4. **`comms-checklist.md`** — pre-send checks: every claim sourced, names consistent across surfaces, audience match, "so the user can …" completion passing on every paragraph. Hand-off artifact for the senior PO ([`product-owner`](../../personas/product-owner.md); senior persona shipping in next plate).

## Gotcha

- The default failure mode is feature-list email — written to make engineering feel seen, not to help the user.
- Marketing puffery ("revolutionary", "delightful") fails the source check; cut on sight.
- Two surfaces using different names for the same thing is the highest-frequency support-ticket trigger after a release.
- Hidden coming-soon claims in past-tense paragraphs erode trust faster than missing the comms entirely.

## Do NOT

- Do NOT promote a coming-soon item alongside shipped items — the user cannot tell which is which and stops trusting the next note.
- Do NOT let a long-tail change steal the headline — the dominant change earns the headline, the long tail goes in the changelog.
- Do NOT ship surfaces without the truth-check pass; an unsourced claim survives in social longer than the release does.

## Runnable example

Sprint 47 ships a one-click monthly export and three small bug fixes:

- Dominant change: one-click export.

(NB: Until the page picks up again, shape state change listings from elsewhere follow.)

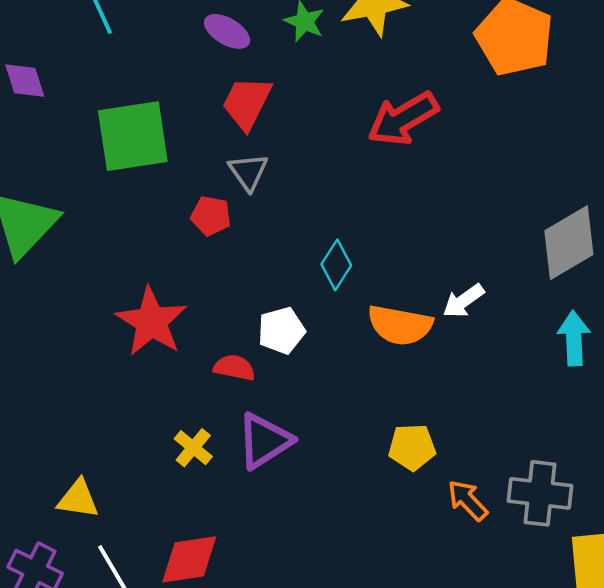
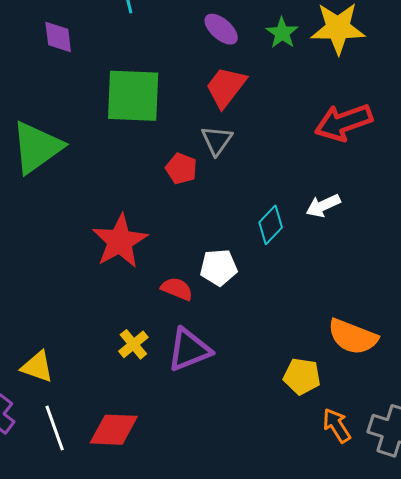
white arrow: (463, 301) -> (323, 206), moved
orange semicircle: (400, 325) -> (353, 337), moved

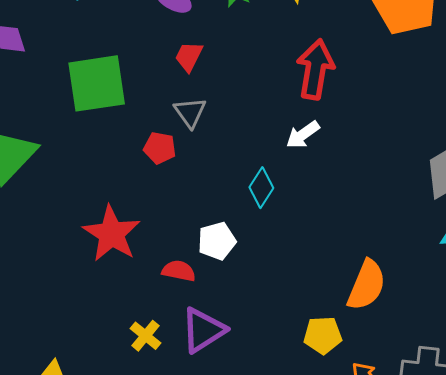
red trapezoid: (226, 87) -> (189, 56), size x0.7
red arrow: (343, 122) -> (315, 69), turned 130
white arrow: (323, 206) -> (303, 135), moved
orange semicircle: (353, 337) -> (367, 285), turned -78

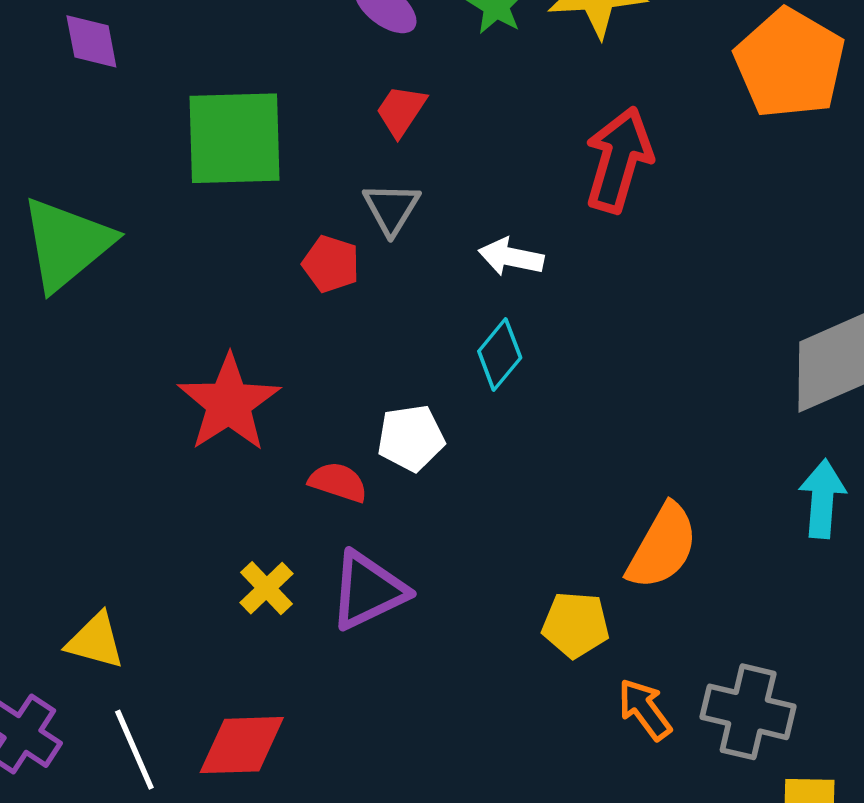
white arrow: (303, 135) -> (511, 257), moved, turned 40

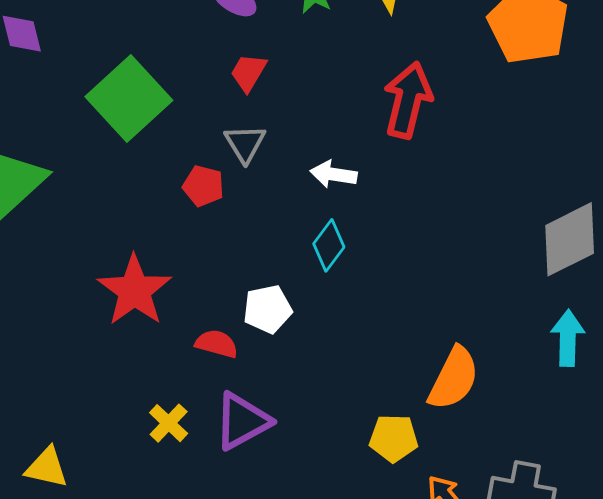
green square: (235, 138) -> (129, 98), turned -38

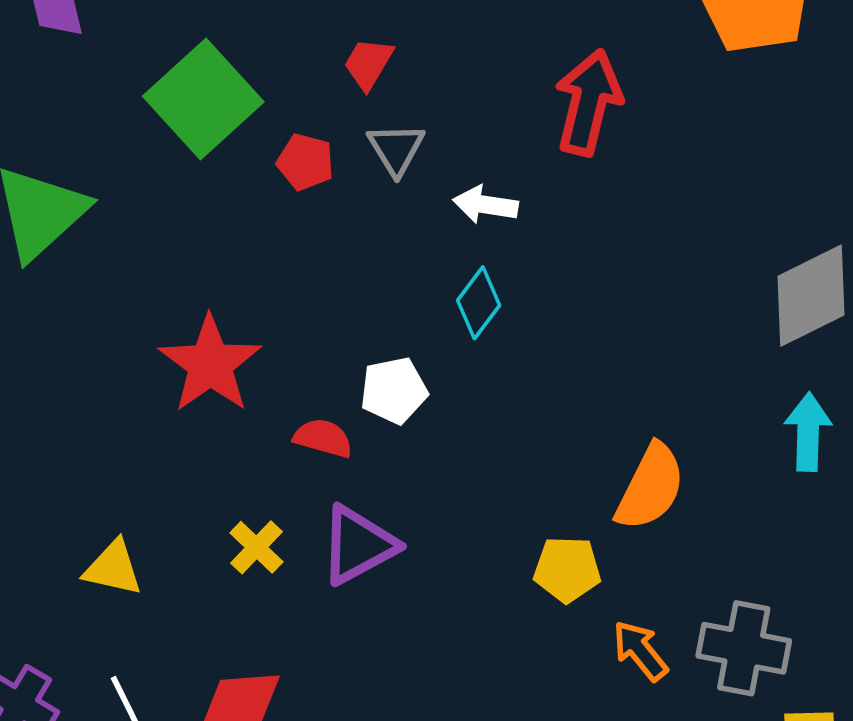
gray triangle: (245, 143) -> (396, 149), moved
red pentagon: (203, 186) -> (305, 162), moved
yellow triangle: (47, 468) -> (113, 568), moved

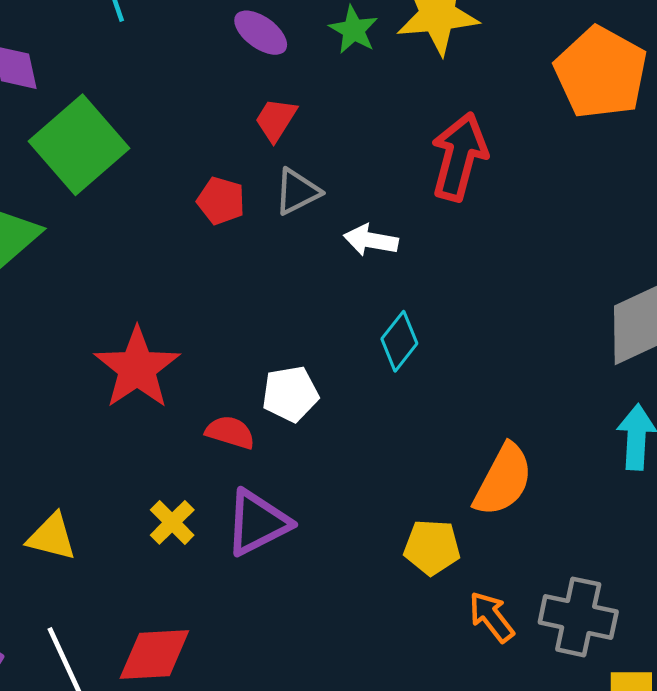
green square: (203, 99) -> (79, 145), moved
gray triangle: (396, 149) -> (297, 192), turned 33
cyan diamond: (479, 303) -> (399, 341), moved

Bug fixes go in changelog only.
- Audiences: active user (will use it), at-risk (export friction was a churn trigger per [`customer-research`](../customer-research/SKILL.md) evidence-log).
- "After this release, you can pull a board-ready monthly report in one click." (active, at-risk — same sentence ⇒ collapse to one).
- Surfaces: changelog (full), in-app prompt to active users on next month-end, email to at-risk cohort with the same sentence and one CTA. No social.
- Truth-check: claim links to the export PR; "one click" is literal — verified against the shipped UI.